Tuning out the crowd, I filled my hands with blue fire and flung it at his legs. He dodged, and I ran parallel to him until we were on the far side of the arena. He tried to stomp on me, but a quick roll took me around him. He spun on his heel, but I was faster and whipped a rope of power around his ankle. He stumbled and had to brace one hand on the ground, which gave me time to run around to his back.

Holding up both hands, I unleashed hundreds of flechettes. Just for fun, I shaped them like railroad spikes. They tore through his tough hide and turned the backs of his legs to raw hamburger in seconds. Howling, he rose and pivoted, and the knees I’d just destroyed gave out on him. He landed on his side with an almightywhump!

He pulled himself along on his elbows toward a line of metal fire barrels. Before he could reach them, I raced over and sank my left arm deep into a cut on his thigh, then fired off chains of lightning, one from each finger. Zig-zag patterns burst across his skin, and he sat up with a screech and swatted at me. I had to duck, but managed to keep my arm in his wound. Twice more, I hit him with five chains of lightning before the edge of his flailing hand caught my shoulder and knocked me away.

He fell flat onto his back.

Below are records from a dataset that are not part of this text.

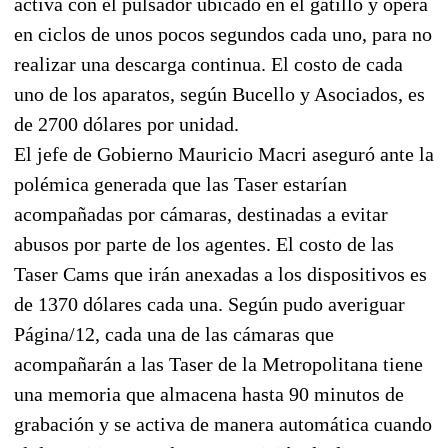
activa con el pulsador ubicado en el gatillo y opera
en ciclos de unos pocos segundos cada uno, para no
realizar una descarga continua. El costo de cada
uno de los aparatos, según Bucello y Asociados, es
de 2700 dólares por unidad.
El jefe de Gobierno Mauricio Macri aseguró ante la
polémica generada que las Taser estarían
acompañadas por cámaras, destinadas a evitar
abusos por parte de los agentes. El costo de las
Taser Cams que irán anexadas a los dispositivos es
de 1370 dólares cada una. Según pudo averiguar
Página/12, cada una de las cámaras que
acompañarán a las Taser de la Metropolitana tiene
una memoria que almacena hasta 90 minutos de
grabación y se activa de manera automática cuando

Blood streamed from his ears and his whole body twitched, but his fists clenched and he bared his teeth at me.

I didn’t draw the fight out any longer. Rome was injured, Mira was mad, and, even knee-capped and electrocuted, Og was still a threat.

I bundled all thirteen feet of him in a blanket of power and squeezed.

“Is the queen of the peri at your den?” I asked.

He didn’t answer, so I tightened the blanket around him until I heard something crunch.

“Yes,” he groaned, “in the dungeon.”

“Who told you to take her?”

“No one. My own idea.”

“Liar.” I forced the power to crush him even more. “You don’t have the balls for that kind of move.”

His eyes bulged and his skin turned gray.

Crap. Went too hard too fast.

Now I had only seconds before he was nothing more than rubble for the stone pile.

“You know I don’t like repeating myself, Og. Who told you to take her?Who?”

“Samuel Cas—”

He turned into stone with his mouth still open.

No more answers from him, but I got the ones I came for.

Dissolving the power, I looked for Mira and Rome and was satisfied to see they were right where I’d left them.

Now that the danger had passed, my ears registered the crowd again, and the volume was staggering. Half seemed to be cheering and the other half booing, and fists were flying throughout the stands.